━━━ Dataset records ━━━

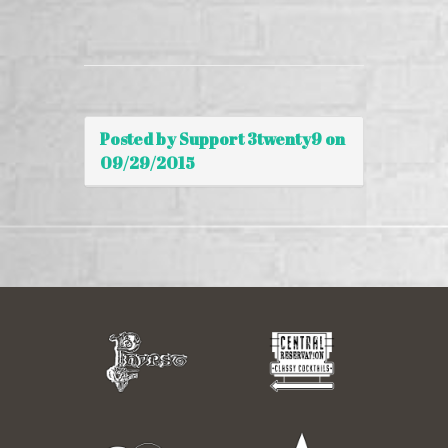
Posted by Support 3twenty9 on
09/29/2015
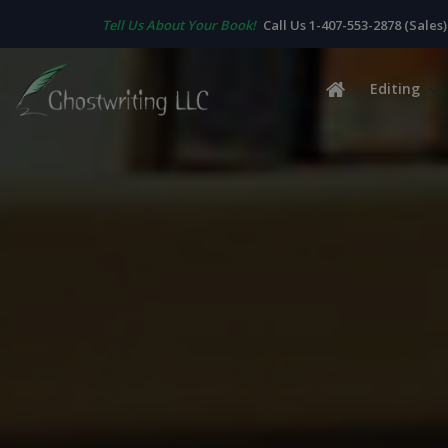
Tell Us About Your Book!
Call Us 1-407-553-2878 (Sales)
Editing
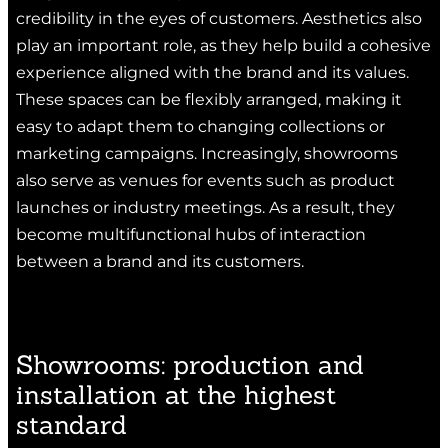
credibility in the eyes of customers. Aesthetics also
play an important role, as they help build a cohesive
experience aligned with the brand and its values.
These spaces can be flexibly arranged, making it
easy to adapt them to changing collections or
marketing campaigns. Increasingly, showrooms
also serve as venues for events such as product
launches or industry meetings. As a result, they
become multifunctional hubs of interaction
between a brand and its customers.
Showrooms: production and
installation at the highest
standard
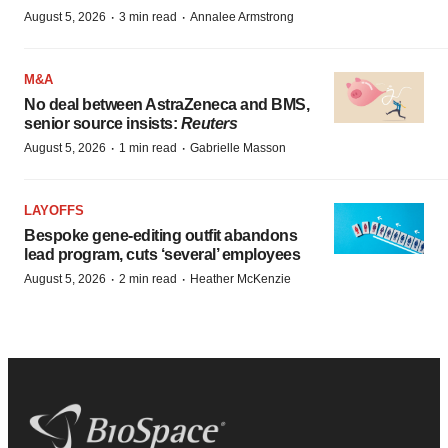
·
·
August 5, 2026
3 min read
Annalee Armstrong
M&A
No deal between AstraZeneca and BMS,
senior source insists:
Reuters
·
·
August 5, 2026
1 min read
Gabrielle Masson
LAYOFFS
Bespoke gene-editing outfit abandons
lead program, cuts ‘several’ employees
·
·
August 5, 2026
2 min read
Heather McKenzie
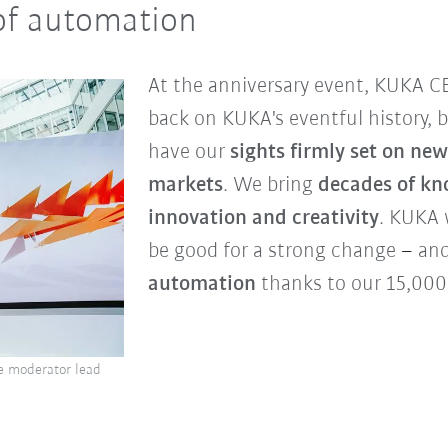
of automation
At the anniversary event, KUKA C
back on KUKA's eventful history, 
have our
sights firmly set on n
markets
. We bring
decades of k
innovation and creativity
. KUKA 
be good for a strong change
–
and
automation
thanks to our 15,00
e moderator lead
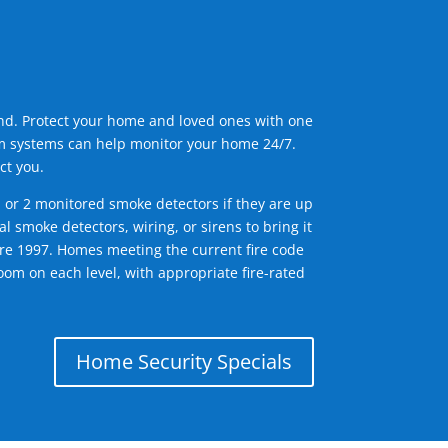
ind. Protect your home and loved ones with one
arm systems can help monitor your home 24/7.
ct you.
1 or 2 monitored smoke detectors if they are up
l smoke detectors, wiring, or sirens to bring it
efore 1997. Homes meeting the current fire code
om on each level, with appropriate fire-rated
Home Security Specials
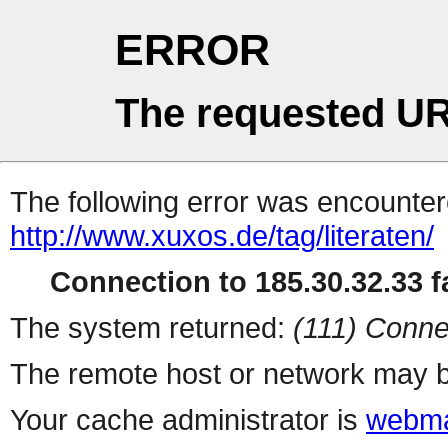
ERROR
The requested UR
The following error was encountere
http://www.xuxos.de/tag/literaten/
Connection to 185.30.32.33 fa
The system returned:
(111) Conne
The remote host or network may b
Your cache administrator is
webma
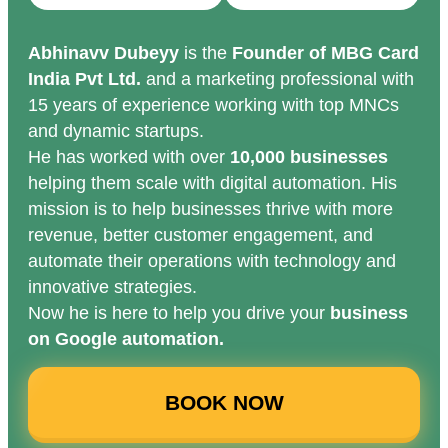
Abhinavv Dubeyy
is the
Founder of MBG Card
India Pvt Ltd.
and a marketing professional with
15 years of experience working with top MNCs
and dynamic startups.
He has worked with over
10,000 businesses
helping them scale with digital automation. His
mission is to help businesses thrive with more
revenue, better customer engagement, and
automate their operations with technology and
innovative strategies.
Now he is here to help you drive your
business
on Google automation.
BOOK NOW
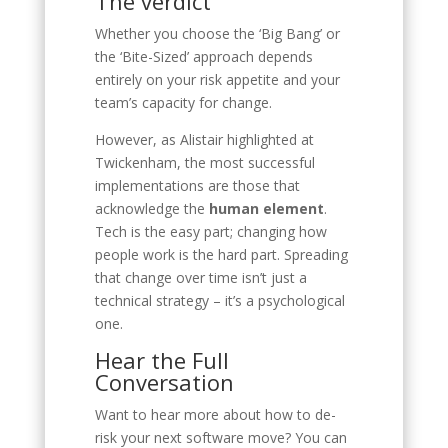
The verdict
Whether you choose the ‘Big Bang’ or
the ‘Bite-Sized’ approach depends
entirely on your risk appetite and your
team’s capacity for change.
However, as Alistair highlighted at
Twickenham, the most successful
implementations are those that
acknowledge the
human element
.
Tech is the easy part; changing how
people work is the hard part. Spreading
that change over time isn’t just a
technical strategy – it’s a psychological
one.
Hear the Full
Conversation
Want to hear more about how to de-
risk your next software move? You can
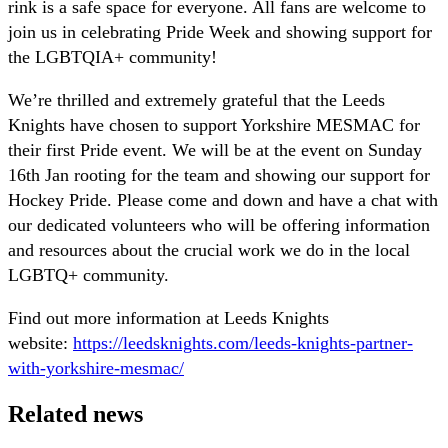
rink is a safe space for everyone. All fans are welcome to
join us in celebrating Pride Week and showing support for
the LGBTQIA+ community!
We’re thrilled and extremely grateful that the Leeds
Knights have chosen to support Yorkshire MESMAC for
their first Pride event. We will be at the event on Sunday
16th Jan rooting for the team and showing our support for
Hockey Pride. Please come and down and have a chat with
our dedicated volunteers who will be offering information
and resources about the crucial work we do in the local
LGBTQ+ community.
Find out more information at Leeds Knights
website:
https://leedsknights.com/leeds-knights-partner-
with-yorkshire-mesmac/
Related news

━━━

### What is required
Each of the lines from the one holding "their first Pride" through the final line of the entries is to be set down exactly, and no others.

### Answer section
their first Pride event. We will be at the event on Sunday
16th Jan rooting for the team and showing our support for
Hockey Pride. Please come and down and have a chat with
our dedicated volunteers who will be offering information
and resources about the crucial work we do in the local
LGBTQ+ community.
Find out more information at Leeds Knights
website:
https://leedsknights.com/leeds-knights-partner-
with-yorkshire-mesmac/
Related news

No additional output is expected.